1. This appeal is by the plaintiff. He claimed as heir of one Madhab Chakravarty and to be entitled as such to 1/3rd share of certain property which he alleged was held by Madhab and his two brothers, Jadab and Tara Nath, as joint family property.

2. Madhab died in 1851, leaving a widow who survived till 1903. The plaintiff’s case was that his right of possession as reversionary hair began upon the death of the widow. The property in dispute consists of two plots of land which admittedly had since 1879 been in the possession of Madhab’s brother, Tara Nath, till the death of that brother in 1891 and thereafter in the possession of Tara, Nath’s daughter as separata property.
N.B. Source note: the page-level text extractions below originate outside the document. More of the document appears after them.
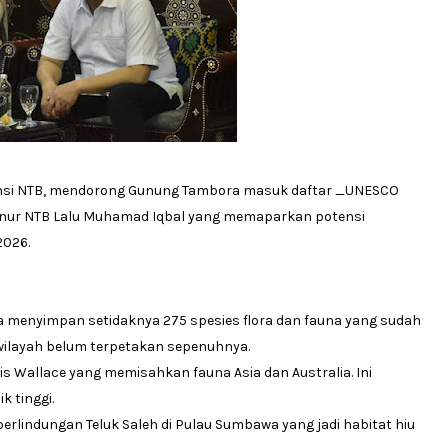
nsi NTB, mendorong Gunung Tambora masuk daftar _UNESCO
ernur NTB Lalu Muhamad Iqbal yang memaparkan potensi
2026.
a menyimpan setidaknya 275 spesies flora dan fauna yang sudah
n wilayah belum terpetakan sepenuhnya.
aris Wallace yang memisahkan fauna Asia dan Australia. Ini
 tinggi.
perlindungan Teluk Saleh di Pulau Sumbawa yang jadi habitat hiu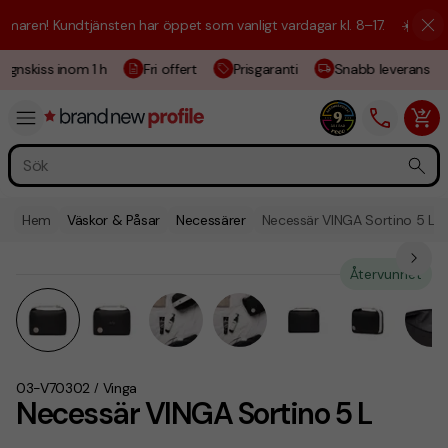
aren! Kundtjänsten har öppet som vanligt vardagar kl. 8–17.
☀️ Vi är h
gnskiss inom 1 h
Fri offert
Prisgaranti
Snabb leverans
Hem
Väskor & Påsar
Necessärer
Necessär VINGA Sortino 5 L
Återvunnet
03-V70302
Vinga
/
Necessär VINGA Sortino 5 L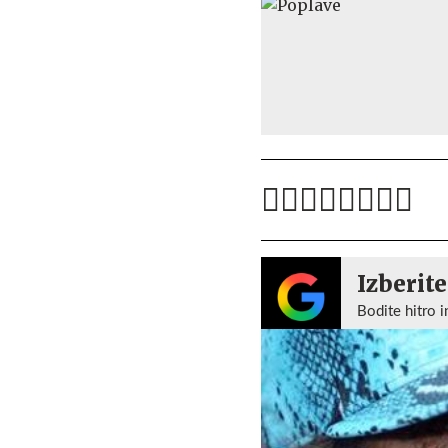
Izberite
Bodite hitro i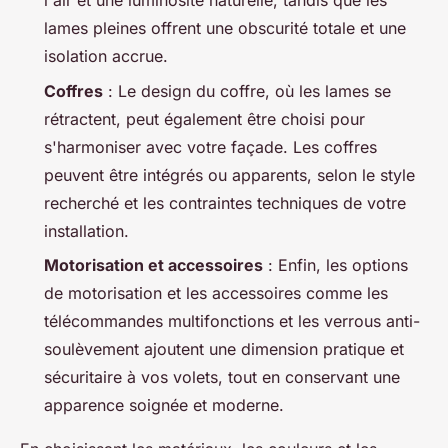
l'air et une luminosité naturelle, tandis que les
lames pleines offrent une obscurité totale et une
isolation accrue.
Coffres
: Le design du coffre, où les lames se
rétractent, peut également être choisi pour
s'harmoniser avec votre façade. Les coffres
peuvent être intégrés ou apparents, selon le style
recherché et les contraintes techniques de votre
installation.
Motorisation et accessoires
: Enfin, les options
de motorisation et les accessoires comme les
télécommandes multifonctions et les verrous anti-
soulèvement ajoutent une dimension pratique et
sécuritaire à vos volets, tout en conservant une
apparence soignée et moderne.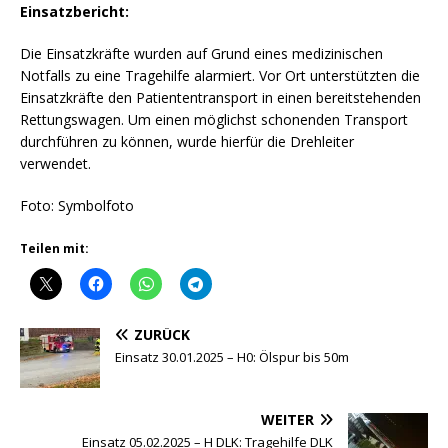
Einsatzbericht:
Die Einsatzkräfte wurden auf Grund eines medizinischen
Notfalls zu eine Tragehilfe alarmiert. Vor Ort unterstützten die
Einsatzkräfte den Patiententransport in einen bereitstehenden
Rettungswagen. Um einen möglichst schonenden Transport
durchführen zu können, wurde hierfür die Drehleiter
verwendet.
Foto: Symbolfoto
Teilen mit:
ZURÜCK
Einsatz 30.01.2025 – H0: Ölspur bis 50m
WEITER
Einsatz 05.02.2025 – H DLK: Tragehilfe DLK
There was no evidence when the disputed property was acquired, and admittedly there is no presumption, that it was acquired during the life-time of Madhab. In so far as it was necessary to the plaintiff’s case to prove that the property was acquired in the life-time of Madhab it must he held that he failed to prove it.

3. The facts of the case may thus be stated as follows :

The two brothers, Jadab and Tara Nath, and the widow of the deceased brother, Madhab, were living together until the death of Jadab in 1865. Jadab died without heirs find such property as he had was inherited by his brother Tara Nath. Madhab’s widow, Bama Sundari, left the family dwelling house and enjoyed a separate share of her hus-. band’s property from the year 1879, she did not after that date at any rate lay any claim to or enjoy any sort of possession of the properties which formed the subject of the present suit. These properties, however, admittedly were acquired at some time prior to the date when the widow left the family dwelling house in 1879. There is also the fact that at some time before 1879 Tara Nath was granted by the zemindar the brahmatten of one of the plots which formed the subject of the suit, and the finding is that this was a grant made personally to him in consideration of his being the priest.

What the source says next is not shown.